Over the past 18 months, all of these impacts have faded so that, by last November, year-over-year headline CPI inflation had fallen to 3.1%, composed of a 2.9% increase in food prices, a 5.4% decline in energy prices and a 4.0% increase for everything else.
This overall level of CPI inflation translated into 2.6% and 3.2% year-over-year increases in the headline and core consumption deflators, respectively – clearly approaching the Fed’s 2% targets. Still, the path for monetary policy and interest rates this year depends a lot on whether inflation stalls out at its current pace or continues to slide.
Prospects For A Continued Decline
One reasonable inference from the fall in inflation so far is that food and energy have seen the most significant declines and so should not be relied upon to cool overall inflation further.
That being said, we have no reason to expect a resurgence in these areas either. In particular, a broad measure of global economic momentum, the Markit Global Composite Index, only rose marginally between November and December and remains well below its long-term average. This suggests that neither food nor energy prices are likely to be boosted by strong global demand growth any time soon.

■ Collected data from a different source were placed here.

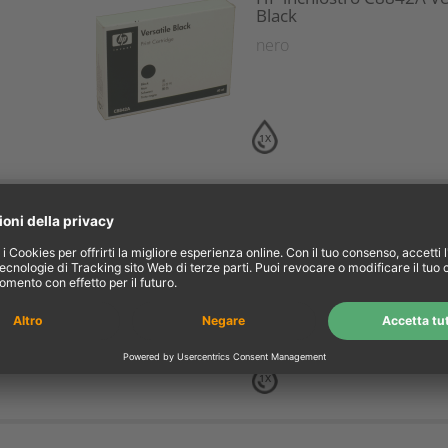
Black
nero
1X
Ampertec inchiostro ers
51645A 45 nero
nero
1X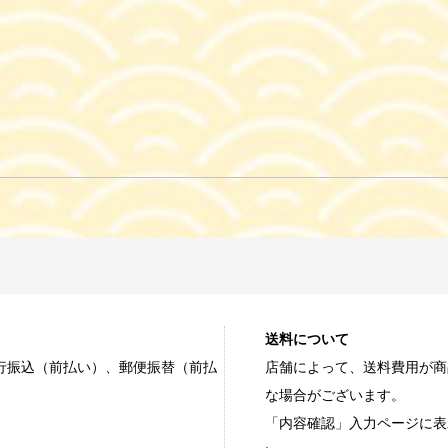
送料について
行振込（前払い）、郵便振替（前払
店舗によって、送料費用が商
な場合がございます。
「内容確認」入力ページに表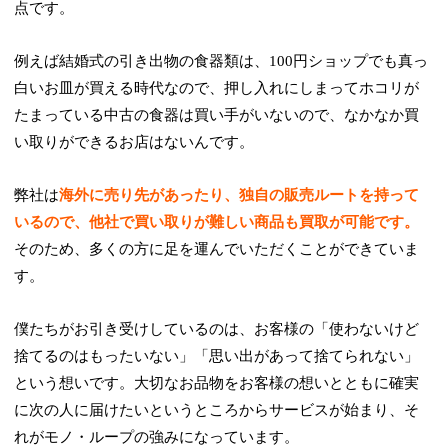
点です。
例えば結婚式の引き出物の食器類は、100円ショップでも真っ
白いお皿が買える時代なので、押し入れにしまってホコリが
たまっている中古の食器は買い手がいないので、なかなか買
い取りができるお店はないんです。
弊社は
海外に売り先があったり、独自の販売ルートを持って
いるので、他社で買い取りが難しい商品も買取が可能です。
そのため、多くの方に足を運んでいただくことができていま
す。
僕たちがお引き受けしているのは、お客様の「使わないけど
捨てるのはもったいない」「思い出があって捨てられない」
という想いです。大切なお品物をお客様の想いとともに確実
に次の人に届けたいというところからサービスが始まり、そ
れがモノ・ループの強みになっています。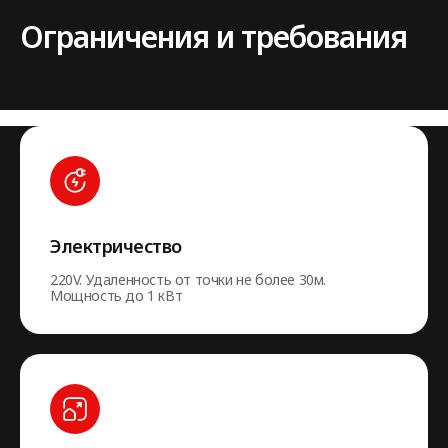
Ограничения и требования
Электричество
220V. Удаленность от точки не более 30м.
Мощность до 1 кВт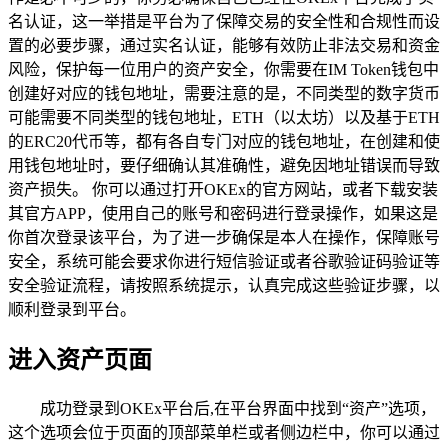
名认证，这一举措是平台为了保障交易的安全性和合规性而设
置的必要步骤，通过实名认证，能够有效防止非法交易和资金
风险，保护每一位用户的资产安全，你需要在IM Token钱包中
创建好对应的钱包地址，需要注意的是，不同类型的数字货币
可能需要不同类型的钱包地址，ETH（以太坊）以及基于ETH
的ERC20代币等，都有各自专门对应的钱包地址，在创建和使
用钱包地址时，要仔细确认其准确性，避免因地址错误而导致
资产损失。 你可以通过打开OKEx的官方网站，或者下载安装
其官方APP，使用自己的账号和密码进行登录操作，如果这是
你首次登录该平台，为了进一步确保是本人在操作，保障账号
安全，系统可能会要求你进行短信验证或者谷歌验证码验证等
安全验证流程，请按照系统提示，认真完成这些验证步骤，以
顺利登录到平台。
进入资产页面
成功登录到OKEx平台后,在平台界面中找到“资产”选项，
这个选项会位于页面的顶部菜单栏或者侧边栏中，你可以通过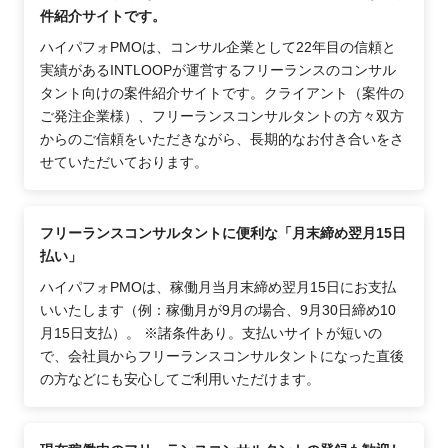
件紹介サイトです。
ハイパフォPMOは、コンサル企業として22年目の信頼と
実績があるINTLOOPが運営するフリーランスのコンサル
タント向けの案件紹介サイトです。クライアント（案件の
ご発注企業様）、フリーランスコンサルタントの方々双方
からのご信頼をいただきながら、長期的なお付き合いをさ
せていただいております。
フリーランスコンサルタントに便利な「月末締め翌月15日
払い」
ハイパフォPMOは、稼働月当月末締め翌月15日にお支払
いいたします（例：稼働月が9月の場合、9月30日締め10
月15日支払）。 ※諸条件あり。支払いサイトが短いの
で、会社員からフリーランスコンサルタントになった直後
の方などにも安心してご利用いただけます。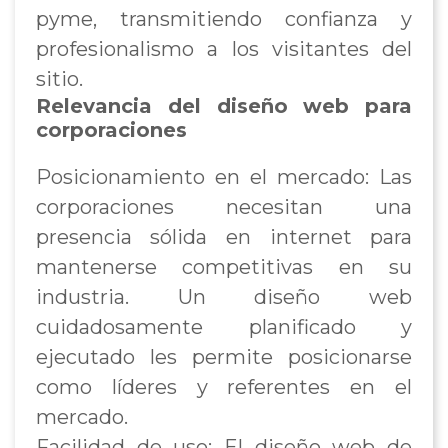
pyme, transmitiendo confianza y
profesionalismo a los visitantes del
sitio.
Relevancia del diseño web para
corporaciones
Posicionamiento en el mercado: Las
corporaciones necesitan una
presencia sólida en internet para
mantenerse competitivas en su
industria. Un diseño web
cuidadosamente planificado y
ejecutado les permite posicionarse
como líderes y referentes en el
mercado.
Facilidad de uso: El diseño web de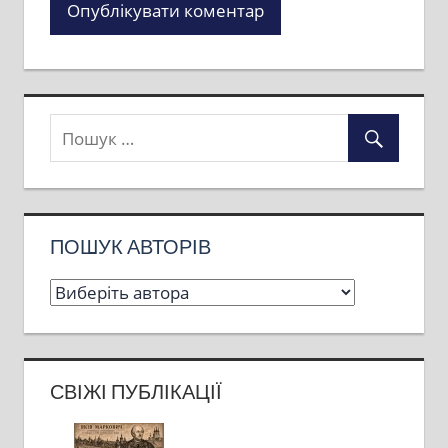
ПОШУК АВТОРІВ
СВІЖІ ПУБЛІКАЦІЇ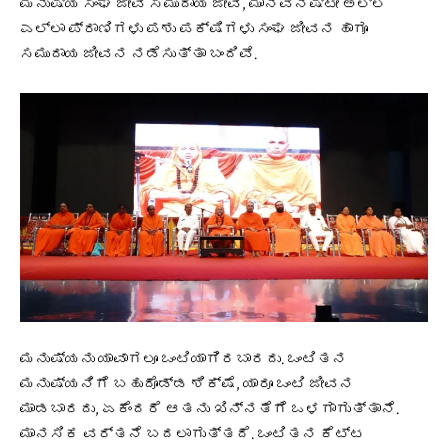
ಮನುಷ್ಯ ಸಂಘ ಜೀವಿ ಸಮುದಾಯ ಜೀವಿ, ಮಾನವನಷ್ಟೇ ಅಲ್ಲ
ಎಲ್ಲಾ ಪ್ರಾಣಿಗಳು ಪಶು ಪಕ್ಷಿಗಳು ಸಂಘ ಜೀವನ ಹಾಗೂ
ಸಮುದಾಯ ಜೀವನ ನಡೆಸುತ್ತಾ ಬಂದಿವೆ.
ಮನುಷ್ಯನು ಯಾವಾಗಲೂ ಒಂಟಿಯಾಗಿರಬಾರದು. ಒಂಟಿತನ
ಮನುಷ್ಯನಿಗೆ ಬಹುದೊಡ್ಡ ಶಿಕ್ಷೆ, ಯಾರೂ ಒಂಟಿ ಜೀವನ
ಮಾಡಬಾರದು, ಏಕೆಂದರೆ ಆತನು ಖಿನ್ನತೆಗೆ ಒಳಗಾಗುತ್ತಾನೆ.
ಮಾನಸಿಕ ವರ್ತನೆ ಬದಲಾಗುತ್ತದೆ. ಒಂಟಿತನ ಕೆಟ್ಟ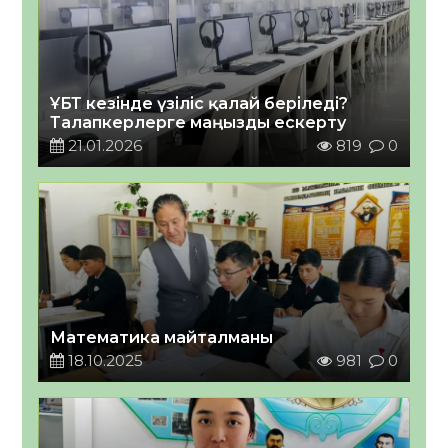
ҰБТ кезінде үзіліс қалай беріледі?
Талапкерлерге маңызды ескерту
21.01.2026
819
0
Математика майталманы
18.10.2025
981
0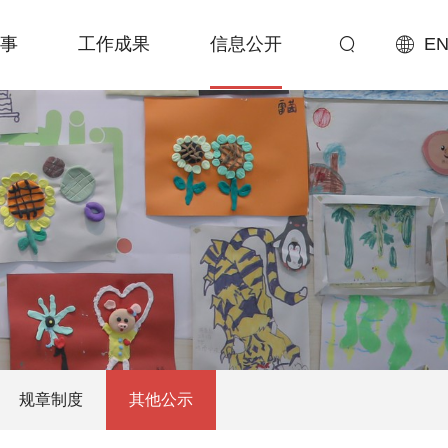
事
工作成果
信息公开
EN
规章制度
其他公示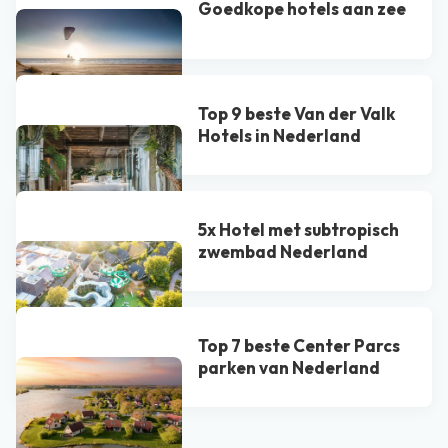
Goedkope hotels aan zee
Top 9 beste Van der Valk
Hotel​s in Nederland
5x Hotel met subtropisch
zwembad Nederland
Top 7 beste Center Parcs
parken van Nederland
Bekijk alle blogs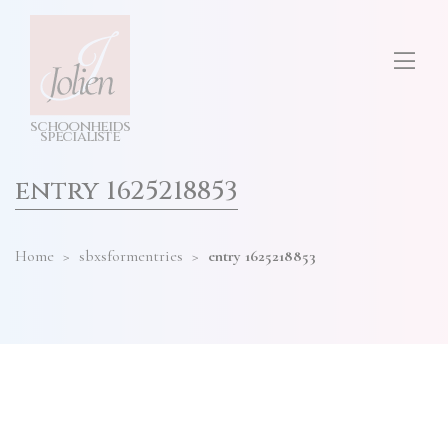
test
ONS SALON
diensten
hier
invullen
TARIEVEN
s
c
h
o
o
n
h
e
i
d
s
CONTACT
s
p
e
cia
l
i
s
t
e
entry 1625218853
Home
>
sbxsformentries
>
entry 1625218853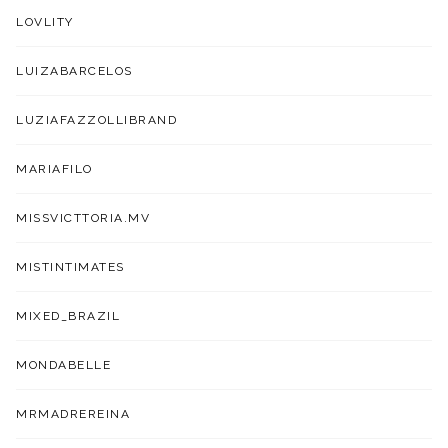
LOVLITY
LUIZABARCELOS
LUZIAFAZZOLLIBRAND
MARIAFILO
MISSVICTTORIA.MV
MISTINTIMATES
MIXED_BRAZIL
MONDABELLE
MRMADREREINA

Supply, of course, is another, less-predictable matter. The very unsettled situation in the Middle-East has already led to disruptions of cargo ships in the Red Sea. If this were extended to the Persian Gulf, it would clearly have a major impact on global energy prices. In addition, while gasoline refiner margins have fallen back to more normal levels since their peak in the summer of 2022, they remain vulnerable to weather-related or other disruptions.